You felt that it didn't support men doing tasks that have traditionally been considered female? It's a long time since I read it, but I don't remember interpreting it in that light. So both DS and OH can wash and iron and flower-arrange and cook. DD and I can tackle various traditional male jobs as well, and do so regularly. The only restrictions are aptitude and certain physical ones. Like height.

rubyrubyruby · 28/05/2011 22:12

This reply has been deleted

Message withdrawn at poster's request.

TooJung · 28/05/2011 22:14

It's the only parenting book which has stayed on my husband's desk at home. So it's good.

BikeRunSki · 28/05/2011 22:24

It (and Raising Girls) was recommended to me by my friend, who is a reception class teacher, before either of us had our own DC.

I now have a DS and "Raising Boys". It is principally factual, there is no denying that there are physical differences between b and g, even if you do not think/agree that there are any emotional/mental differences.

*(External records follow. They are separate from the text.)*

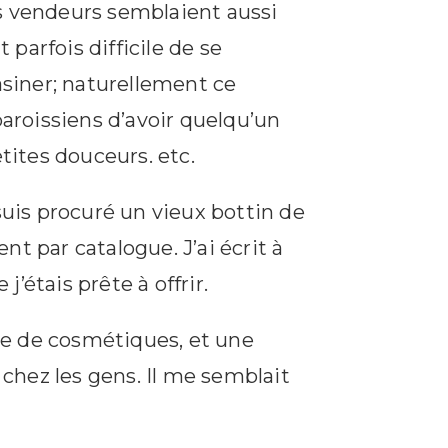
es vendeurs semblaient aussi
 parfois difficile de se
agasiner; naturellement ce
paroissiens d’avoir quelqu’un
tites douceurs. etc.
suis procuré un vieux bottin de
t par catalogue. J’ai écrit à
’étais prête à offrir.
nie de cosmétiques, et une
 chez les gens. Il me semblait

Goblinchild · 28/05/2011 22:25

Although, just to play devil's advocate, I thought I remembered it being strongly disapproved of by some posters, and they quoted this link.
Making up your own mind by reading widely and selecting what bits you like of any parenting advice makes the most sense to nme.

www.thefword.org.uk/reviews/2009/05/raising_boys_he

I have also read Pink brain Blue brain and found that very interesting too.
Mars and Venus less so, I didn't finish it, and that is quite rare for me.

HopeForTheBest · 29/05/2011 11:01

This reply has been withdrawn

This has been withdrawn by MNHQ on request of its author.

mumblechum1 · 29/05/2011 11:05

I read it a few yrs ago when ds was about 12. I like it, and anyone who thinks that you can raise boys and girls the same way is barking imvho.

They are completely different.

MatchsticksForMyEyes · 29/05/2011 11:14

Why is he anti boys being in nursery care, out of interest? My DS has been in a nursery from 7 months. I may get this book.

allhailtheaubergine · 29/05/2011 11:17

It's not a gospel to be followed to the letter.

It is, however, an interesting and insightful book that offers some new ways of thinking. I like the way it emphasises how to NOT buy in to the 'boys are tough and macho' crap. Boys need gentle support every bit as much as girls do. Sadly they are often expected to get on without it.

Agree that it is a good book for fathers of boys to read.

FilthyRichAndCatflap · 29/05/2011 14:46

I have lesbian friends who have 2 sons (one each, both boys from same sperm donor). They read this book on my suggestion and found it enormously helpful, especially the bits about boys needing male role models. They have actively recruited 'nice' males (brothers, friends, etc) to do stuff with their sons and make them feel involved with their unbringing. All is going extrememly well and the boys are delightful (aged 6 and 4 now).